§ Exercise brief: Nothing in the entries may differ when you return them.

§ Source data:
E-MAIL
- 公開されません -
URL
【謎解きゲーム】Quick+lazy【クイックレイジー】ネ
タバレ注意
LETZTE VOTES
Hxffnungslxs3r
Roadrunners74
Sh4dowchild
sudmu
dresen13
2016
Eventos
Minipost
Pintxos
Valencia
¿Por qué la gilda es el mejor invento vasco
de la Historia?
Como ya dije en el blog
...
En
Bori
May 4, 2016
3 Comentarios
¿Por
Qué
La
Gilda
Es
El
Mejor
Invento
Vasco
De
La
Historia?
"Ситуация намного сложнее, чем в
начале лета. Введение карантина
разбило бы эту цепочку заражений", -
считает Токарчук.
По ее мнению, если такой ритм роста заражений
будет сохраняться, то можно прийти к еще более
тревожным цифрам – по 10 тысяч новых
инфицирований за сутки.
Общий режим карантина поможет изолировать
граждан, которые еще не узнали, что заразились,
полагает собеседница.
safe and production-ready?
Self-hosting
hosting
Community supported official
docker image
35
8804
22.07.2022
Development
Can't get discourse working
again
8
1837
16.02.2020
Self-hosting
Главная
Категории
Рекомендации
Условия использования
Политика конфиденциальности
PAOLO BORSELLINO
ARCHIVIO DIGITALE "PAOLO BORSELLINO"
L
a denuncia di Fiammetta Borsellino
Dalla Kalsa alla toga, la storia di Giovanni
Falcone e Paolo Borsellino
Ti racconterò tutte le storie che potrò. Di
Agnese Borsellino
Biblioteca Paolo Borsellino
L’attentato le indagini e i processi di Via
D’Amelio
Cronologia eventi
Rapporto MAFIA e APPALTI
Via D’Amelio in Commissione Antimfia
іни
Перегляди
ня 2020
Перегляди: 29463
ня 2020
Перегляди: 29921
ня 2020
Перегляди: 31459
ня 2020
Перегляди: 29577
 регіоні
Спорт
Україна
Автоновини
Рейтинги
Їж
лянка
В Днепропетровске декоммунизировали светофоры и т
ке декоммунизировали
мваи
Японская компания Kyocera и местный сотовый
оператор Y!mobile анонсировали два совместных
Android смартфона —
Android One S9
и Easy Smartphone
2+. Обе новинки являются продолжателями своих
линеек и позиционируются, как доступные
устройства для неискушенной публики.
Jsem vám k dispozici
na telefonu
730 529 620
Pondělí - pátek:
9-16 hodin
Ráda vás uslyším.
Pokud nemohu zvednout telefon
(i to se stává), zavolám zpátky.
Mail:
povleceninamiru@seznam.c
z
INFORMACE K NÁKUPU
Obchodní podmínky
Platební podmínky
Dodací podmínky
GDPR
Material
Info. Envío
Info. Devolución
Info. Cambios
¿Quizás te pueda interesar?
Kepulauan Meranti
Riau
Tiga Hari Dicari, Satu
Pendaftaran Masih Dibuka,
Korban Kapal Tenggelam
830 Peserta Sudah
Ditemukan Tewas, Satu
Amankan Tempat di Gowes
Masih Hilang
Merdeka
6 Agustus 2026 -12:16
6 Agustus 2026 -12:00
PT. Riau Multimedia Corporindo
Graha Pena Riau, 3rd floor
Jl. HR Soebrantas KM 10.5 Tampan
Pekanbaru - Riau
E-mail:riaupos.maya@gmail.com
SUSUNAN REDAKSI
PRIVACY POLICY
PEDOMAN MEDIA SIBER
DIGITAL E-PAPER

§ Solution to the exercise:
E-MAIL
- 公開されません -
URL
【謎解きゲーム】Quick+lazy【クイックレイジー】ネ
タバレ注意
LETZTE VOTES
Hxffnungslxs3r
Roadrunners74
Sh4dowchild
sudmu
dresen13
2016
Eventos
Minipost
Pintxos
Valencia
¿Por qué la gilda es el mejor invento vasco
de la Historia?
Como ya dije en el blog
...
En
Bori
May 4, 2016
3 Comentarios
¿Por
Qué
La
Gilda
Es
El
Mejor
Invento
Vasco
De
La
Historia?
"Ситуация намного сложнее, чем в
начале лета. Введение карантина
разбило бы эту цепочку заражений", -
считает Токарчук.
По ее мнению, если такой ритм роста заражений
будет сохраняться, то можно прийти к еще более
тревожным цифрам – по 10 тысяч новых
инфицирований за сутки.
Общий режим карантина поможет изолировать
граждан, которые еще не узнали, что заразились,
полагает собеседница.
safe and production-ready?
Self-hosting
hosting
Community supported official
docker image
35
8804
22.07.2022
Development
Can't get discourse working
again
8
1837
16.02.2020
Self-hosting
Главная
Категории
Рекомендации
Условия использования
Политика конфиденциальности
PAOLO BORSELLINO
ARCHIVIO DIGITALE "PAOLO BORSELLINO"
L
a denuncia di Fiammetta Borsellino
Dalla Kalsa alla toga, la storia di Giovanni
Falcone e Paolo Borsellino
Ti racconterò tutte le storie che potrò. Di
Agnese Borsellino
Biblioteca Paolo Borsellino
L’attentato le indagini e i processi di Via
D’Amelio
Cronologia eventi
Rapporto MAFIA e APPALTI
Via D’Amelio in Commissione Antimfia
іни
Перегляди
ня 2020
Перегляди: 29463
ня 2020
Перегляди: 29921
ня 2020
Перегляди: 31459
ня 2020
Перегляди: 29577
 регіоні
Спорт
Україна
Автоновини
Рейтинги
Їж
лянка
В Днепропетровске декоммунизировали светофоры и т
ке декоммунизировали
мваи
Японская компания Kyocera и местный сотовый
оператор Y!mobile анонсировали два совместных
Android смартфона —
Android One S9
и Easy Smartphone
2+. Обе новинки являются продолжателями своих
линеек и позиционируются, как доступные
устройства для неискушенной публики.
Jsem vám k dispozici
na telefonu
730 529 620
Pondělí - pátek:
9-16 hodin
Ráda vás uslyším.
Pokud nemohu zvednout telefon
(i to se stává), zavolám zpátky.
Mail:
povleceninamiru@seznam.c
z
INFORMACE K NÁKUPU
Obchodní podmínky
Platební podmínky
Dodací podmínky
GDPR
Material
Info. Envío
Info. Devolución
Info. Cambios
¿Quizás te pueda interesar?
Kepulauan Meranti
Riau
Tiga Hari Dicari, Satu
Pendaftaran Masih Dibuka,
Korban Kapal Tenggelam
830 Peserta Sudah
Ditemukan Tewas, Satu
Amankan Tempat di Gowes
Masih Hilang
Merdeka
6 Agustus 2026 -12:16
6 Agustus 2026 -12:00
PT. Riau Multimedia Corporindo
Graha Pena Riau, 3rd floor
Jl. HR Soebrantas KM 10.5 Tampan
Pekanbaru - Riau
E-mail:riaupos.maya@gmail.com
SUSUNAN REDAKSI
PRIVACY POLICY
PEDOMAN MEDIA SIBER
DIGITAL E-PAPER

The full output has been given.